E-mailTen adres pocztowy jest chroniony przed spamowaniem. Aby go zobaczyć, konieczne jest włączenie w przeglądarce obsługi JavaScript. telefon: +48226466873

Architektury kontrolerowe sieci Wi-Fi

.

Jeszcze kilka lat temu model architektury sieci Wi-Fi był w zasadzie identyczny niezależnie od producenta rozwiązania: sieć składała się z pewnej liczby punktów dostępowych (AP) - typowo od kilku do kilku tysięcy) oraz z zarządzającego punktami dostępowymi kontrolera lub kontrolerów. To co odróżniało rozwiązania poszczególnych producentów to proporcje w jakich „rozłożono” funkcjonalność między AP a kontroler.

W rozwiązaniu zcentralizowanym kontroler odpowiedzialny jest za wszystkie aspekty funkcjonowania sieci poza transmisja radiową, którą oczywiście realizują AP. W modelu tym kontroler odpowiada za: funkcje L2/MAC Wi-Fi oraz L3 (ruting), w szczególności funkcje MAC obejmują dobór kanałów radiowych, sterowanie transmisją (potwierdzenia, retranmisje, itp.), rozkładanie ruchu klienckiego pomiędzy AP, roaming klientów. Jednocześnie cały ruch sieciowy pochodzący z AP zbiega się w kontrolerze, z którego przekazywany jest do infrastuktury przewodowej. W takiej architekturze cały ruch danych z i do AP tunelowany jest do kontrolera, zaś same AP funkcjonują jako „radia” w pełni programowane przez kontroler. Rozwiązanie zcentralizowane trudno się skaluje, w większych sieciach konieczne jest stosowanie wielu kontrolerów zorganizowanych hierarchicznie, dlatego też producenci stopniowo zaczęli oferować rozwiązania bardziej zdecentralizowane, wśród których najbardziej typową architekturą jest:

Architektura Split MAC – w tym podejściu cześć funkcji L2 realizowana jest przez kontroler, a część autonomicznie przez AP. Kontroler nadal może być odpowiedzialny za serwisy integracji i dystrybucji oraz realizację funkcji QoS; natomiast zarządzanie transmisją ramek, szyfrowanie oraz (częściowo) autoryzacja realizowana jest autonomicznie na AP. AP realizuje też autonomicznie takie funkcje jak: rozgłaszanie ramek beacon i odpowiedzi na ramki probe, itd.

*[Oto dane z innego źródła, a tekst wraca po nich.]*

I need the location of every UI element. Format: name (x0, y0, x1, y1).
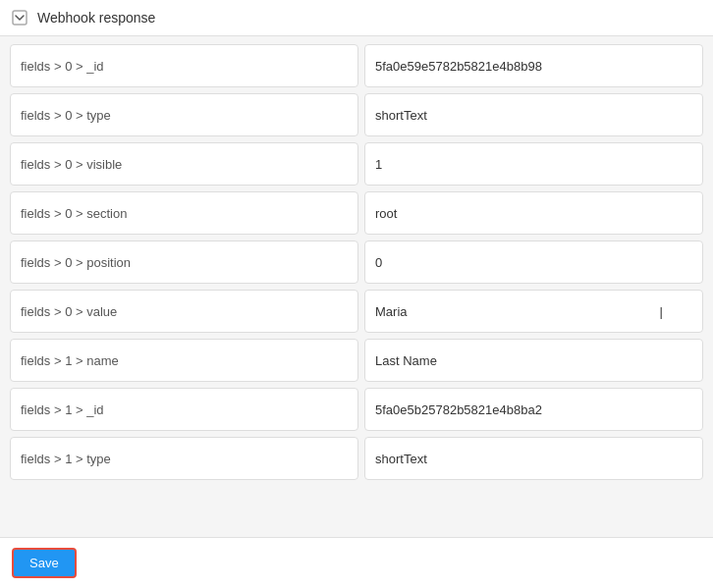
field-label: fields > 0 > _id (10, 44, 358, 87)
field-value[interactable]: 0 (364, 241, 703, 284)
table-row: fields > 0 > _id5fa0e59e5782b5821e4b8b98 (10, 44, 703, 87)
field-label: fields > 0 > position (10, 241, 358, 284)
table-row: fields > 1 > nameLast Name (10, 339, 703, 382)
table-row: fields > 0 > typeshortText (10, 93, 703, 136)
table-row: fields > 1 > typeshortText (10, 437, 703, 480)
field-value[interactable]: root (364, 191, 703, 235)
field-label: fields > 1 > type (10, 437, 358, 480)
field-value[interactable]: 5fa0e59e5782b5821e4b8b98 (364, 44, 703, 87)
field-label: fields > 1 > name (10, 339, 358, 382)
field-value[interactable]: 1 (364, 142, 703, 186)
field-label: fields > 0 > value (10, 290, 358, 333)
chevron-down-icon[interactable] (10, 8, 29, 27)
field-label: fields > 0 > section (10, 191, 358, 235)
svg-rect-0 (13, 11, 27, 25)
save-button[interactable]: Save (12, 548, 77, 578)
header-title: Webhook response (37, 10, 155, 26)
field-value[interactable]: Last Name (364, 339, 703, 382)
footer: Save (0, 537, 713, 588)
table-row: fields > 0 > visible1 (10, 142, 703, 186)
table-row: fields > 1 > _id5fa0e5b25782b5821e4b8ba2 (10, 388, 703, 431)
field-value[interactable]: Maria (364, 290, 703, 333)
table-row: fields > 0 > sectionroot (10, 191, 703, 235)
field-value[interactable]: shortText (364, 93, 703, 136)
field-value[interactable]: 5fa0e5b25782b5821e4b8ba2 (364, 388, 703, 431)
content-area: fields > 0 > _id5fa0e59e5782b5821e4b8b98… (0, 36, 713, 537)
field-label: fields > 0 > type (10, 93, 358, 136)
main-container: Webhook response fields > 0 > _id5fa0e59… (0, 0, 713, 588)
field-value[interactable]: shortText (364, 437, 703, 480)
field-label: fields > 0 > visible (10, 142, 358, 186)
field-label: fields > 1 > _id (10, 388, 358, 431)
table-row: fields > 0 > position0 (10, 241, 703, 284)
header: Webhook response (0, 0, 713, 36)
table-row: fields > 0 > valueMaria (10, 290, 703, 333)
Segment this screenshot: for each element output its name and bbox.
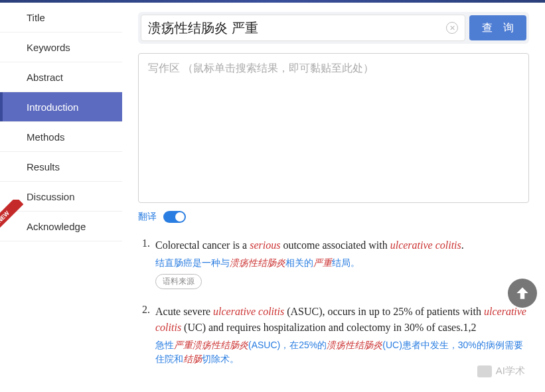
- result-number: 2.: [138, 304, 155, 366]
- translate-label: 翻译: [138, 211, 157, 223]
- result-chinese: 结直肠癌是一种与溃疡性结肠炎相关的严重结局。: [155, 256, 529, 270]
- scroll-top-button[interactable]: [508, 279, 537, 308]
- translate-toggle[interactable]: [163, 211, 186, 223]
- sidebar-item-acknowledge[interactable]: AcknowledgeNEW: [0, 212, 122, 241]
- sidebar-item-label: Results: [27, 161, 60, 172]
- result-english: Acute severe ulcerative colitis (ASUC), …: [155, 304, 529, 336]
- sidebar-item-introduction[interactable]: Introduction: [0, 92, 122, 122]
- main-panel: ✕ 查 询 写作区 （鼠标单击搜索结果，即可黏贴至此处） 翻译 1.Colore…: [122, 3, 545, 392]
- sidebar-item-label: Introduction: [27, 101, 78, 113]
- search-input-wrap: ✕: [141, 15, 465, 41]
- search-bar: ✕ 查 询: [138, 12, 529, 44]
- query-button[interactable]: 查 询: [469, 15, 526, 40]
- write-area[interactable]: 写作区 （鼠标单击搜索结果，即可黏贴至此处）: [138, 53, 529, 203]
- result-english: Colorectal cancer is a serious outcome a…: [155, 237, 529, 253]
- search-input[interactable]: [148, 21, 441, 36]
- sidebar-item-keywords[interactable]: Keywords: [0, 33, 122, 62]
- result-item[interactable]: 2.Acute severe ulcerative colitis (ASUC)…: [138, 304, 529, 366]
- source-button[interactable]: 语料来源: [155, 274, 202, 289]
- sidebar-item-results[interactable]: Results: [0, 152, 122, 182]
- sidebar-item-label: Methods: [27, 131, 65, 143]
- chat-icon: [477, 365, 492, 377]
- sidebar: TitleKeywordsAbstractIntroductionMethods…: [0, 3, 122, 392]
- sidebar-item-title[interactable]: Title: [0, 3, 122, 33]
- sidebar-item-label: Discussion: [27, 191, 75, 202]
- result-item[interactable]: 1.Colorectal cancer is a serious outcome…: [138, 237, 529, 289]
- watermark: AI学术: [477, 365, 525, 377]
- result-chinese: 急性严重溃疡性结肠炎(ASUC)，在25%的溃疡性结肠炎(UC)患者中发生，30…: [155, 338, 529, 366]
- result-body: Colorectal cancer is a serious outcome a…: [155, 237, 529, 289]
- results-list: 1.Colorectal cancer is a serious outcome…: [138, 237, 529, 366]
- result-body: Acute severe ulcerative colitis (ASUC), …: [155, 304, 529, 366]
- sidebar-item-abstract[interactable]: Abstract: [0, 62, 122, 92]
- sidebar-item-label: Acknowledge: [27, 221, 86, 232]
- clear-icon[interactable]: ✕: [446, 22, 458, 34]
- result-number: 1.: [138, 237, 155, 289]
- sidebar-item-label: Keywords: [27, 42, 70, 53]
- sidebar-item-methods[interactable]: Methods: [0, 122, 122, 152]
- sidebar-item-discussion[interactable]: Discussion: [0, 182, 122, 212]
- translate-row: 翻译: [138, 211, 529, 223]
- sidebar-item-label: Title: [27, 12, 45, 23]
- watermark-text: AI学术: [496, 365, 525, 377]
- sidebar-item-label: Abstract: [27, 72, 63, 83]
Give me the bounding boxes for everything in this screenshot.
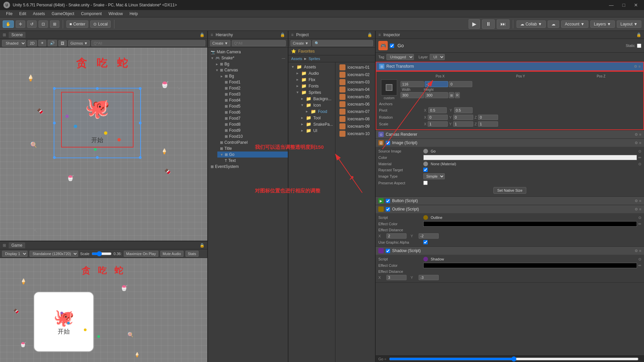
scene-viewport[interactable]: 贪 吃 蛇 [0,48,207,241]
tag-select[interactable]: Untagged [386,54,414,60]
hier-food3[interactable]: ⊞Food3 [222,91,288,97]
menu-edit[interactable]: Edit [16,11,30,17]
hier-food8[interactable]: ⊞Food8 [222,121,288,127]
cloud-button[interactable]: ☁ [548,20,559,28]
pos-x-input[interactable] [400,81,424,87]
outline-menu-icon[interactable]: ≡ [639,207,641,212]
rect-transform-header[interactable]: ⊞ Rect Transform ⚙ ≡ [376,62,644,71]
menu-file[interactable]: File [3,11,16,17]
project-audio[interactable]: ► 📁 Audio [293,70,335,76]
project-create-button[interactable]: Create ▼ [290,40,311,46]
width-input[interactable] [400,92,424,98]
button-menu-icon[interactable]: ≡ [639,199,641,203]
rot-x-input[interactable] [428,115,448,120]
project-backgro[interactable]: ► 📁 Backgro... [298,96,335,102]
hier-bg2[interactable]: ► ⊞ Bg [217,73,288,79]
pos-y-input[interactable] [425,81,448,87]
outline-color-edit-icon[interactable]: ✏ [638,222,641,226]
outline-dist-y-input[interactable] [419,233,439,239]
image-menu-icon[interactable]: ≡ [639,141,641,145]
inspector-scroll[interactable]: ⊞ Rect Transform ⚙ ≡ Pos X Pos Y Pos Z [376,62,644,355]
menu-component[interactable]: Component [77,11,105,17]
hier-food10[interactable]: ⊞Food10 [222,133,288,139]
tool-move[interactable]: ✛ [16,20,25,28]
mute-audio-button[interactable]: Mute Audio [160,251,183,257]
rect-r-button[interactable]: R [455,92,460,98]
set-native-size-button[interactable]: Set Native Size [493,187,526,194]
outline-dist-x-input[interactable] [386,233,407,239]
project-ui[interactable]: ► 📁 UI [298,127,335,134]
scene-lock[interactable]: 🔒 [200,33,205,37]
image-settings-icon[interactable]: ⚙ [635,141,638,145]
account-button[interactable]: Account ▼ [561,20,588,28]
tool-rect[interactable]: ⊞ [50,20,59,28]
display-select[interactable]: Display 1 [2,251,28,257]
hierarchy-create-button[interactable]: Create ▼ [210,40,230,46]
hierarchy-search[interactable] [232,40,286,46]
color-swatch[interactable] [423,155,637,160]
outline-script-header[interactable]: Outline (Script) ⚙ ≡ [376,205,644,213]
sprite-icecream-01[interactable]: icecream-01 [337,64,374,71]
sprite-icecream-10[interactable]: icecream-10 [337,130,374,137]
hier-food2[interactable]: ⊞Food2 [222,85,288,91]
hier-bg[interactable]: ► ⊞ Bg [213,61,288,67]
project-lock[interactable]: 🔒 [367,33,372,37]
project-sprites[interactable]: ▼ 📁 Sprites [293,89,335,96]
project-assets-root[interactable]: ▼ 📁 Assets [288,64,335,70]
pivot-y-input[interactable] [454,107,473,113]
minimize-button[interactable]: — [606,2,616,8]
project-fonts[interactable]: ► 📁 Fonts [293,83,335,89]
project-search[interactable] [312,40,373,46]
material-pick[interactable]: ⊙ [638,162,641,166]
menu-gameobject[interactable]: GameObject [48,11,77,17]
shadow-dist-x-input[interactable] [386,275,407,280]
hier-food7[interactable]: ⊞Food7 [222,115,288,121]
pause-button[interactable]: ⏸ [482,19,495,29]
inspector-static-checkbox[interactable] [637,44,641,48]
hier-main-camera[interactable]: 📷 Main Camera [208,49,288,55]
rect-anchor-widget[interactable] [381,79,397,96]
scale-x-input[interactable] [428,121,448,127]
shadow-effect-color-swatch[interactable] [423,263,637,268]
inspector-lock[interactable]: 🔒 [636,33,641,37]
maximize-on-play-button[interactable]: Maximize On Play [124,251,158,257]
lighting-button[interactable]: ☀ [38,40,46,46]
game-lock[interactable]: 🔒 [200,243,205,248]
inspector-active-checkbox[interactable] [390,44,394,48]
hier-eventsystem[interactable]: ⊞EventSystem [208,164,288,170]
project-tab[interactable]: Project [296,33,309,37]
shadow-dist-y-input[interactable] [419,275,439,280]
sprite-icecream-08[interactable]: icecream-08 [337,115,374,123]
shadow-pick[interactable]: ⊙ [638,257,641,261]
project-food[interactable]: ► 📁 Food [303,108,335,115]
canvas-renderer-header[interactable]: ⊙ Canvas Renderer ⚙ ≡ [376,130,644,138]
close-button[interactable]: ✕ [631,2,641,8]
sprite-icecream-04[interactable]: icecream-04 [337,86,374,93]
favorites-section[interactable]: ⭐ Favorites [288,48,375,55]
hier-food5[interactable]: ⊞Food5 [222,103,288,109]
canvas-settings-icon[interactable]: ⚙ [635,132,638,137]
stats-button[interactable]: Stats [185,251,199,257]
scale-slider[interactable] [92,251,112,256]
rect-transform-menu-icon[interactable]: ≡ [639,64,641,69]
canvas-menu-icon[interactable]: ≡ [639,132,641,137]
outline-settings-icon[interactable]: ⚙ [635,207,638,212]
project-fbx[interactable]: ► 📁 Fbx [293,76,335,83]
project-snakepa[interactable]: ► 📁 SnakePa... [298,121,335,127]
rect-transform-settings-icon[interactable]: ⚙ [634,64,637,69]
rect-expand-button[interactable]: ⊞ [449,92,454,98]
shadow-script-checkbox[interactable] [386,249,390,253]
layers-button[interactable]: Layers ▼ [590,20,615,28]
game-start-button[interactable]: 🐙 开始 [34,292,94,352]
step-button[interactable]: ⏭ [497,19,509,29]
sprite-icecream-02[interactable]: icecream-02 [337,71,374,78]
maximize-button[interactable]: □ [620,2,628,8]
menu-help[interactable]: Help [126,11,141,17]
hier-food6[interactable]: ⊞Food6 [222,109,288,115]
breadcrumb-sprites[interactable]: Sprites [309,57,320,61]
tool-hand[interactable]: ✋ [3,20,14,28]
scale-y-input[interactable] [453,121,473,127]
shadow-settings-icon[interactable]: ⚙ [635,249,638,253]
inspector-tab[interactable]: Inspector [383,33,400,37]
tool-scale[interactable]: ⊡ [39,20,48,28]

Nowsze rozwiązania Wi-Fi zdecydowanie odchodzą też od tunelowania ruchu danych poprzez kontroler – nastąpiło odejście od zcentralizowania warstwy przesyłu danych w kierunku jej decentralizacji, tj. jej realizacji przez AP. Należy jednak nadmienić, że w niektorych sytuacjach tunelowanie ruchu z AP do kontrolera nadal jest wskazane (np. w przypadku niewielkich biur lub oddziałów). Rezygnacja z obsługi calego ruchu przez kontroler wymogło jednocześnie większe skomplikowanie i co za tym idzie zwiększenie mocy obliczeniowej AP, które muszą realizować takie funkcje jak zarządzanie pasmem radiowych, roaming w warstwach 2 i 3 czy filtrację ruchu (firewall).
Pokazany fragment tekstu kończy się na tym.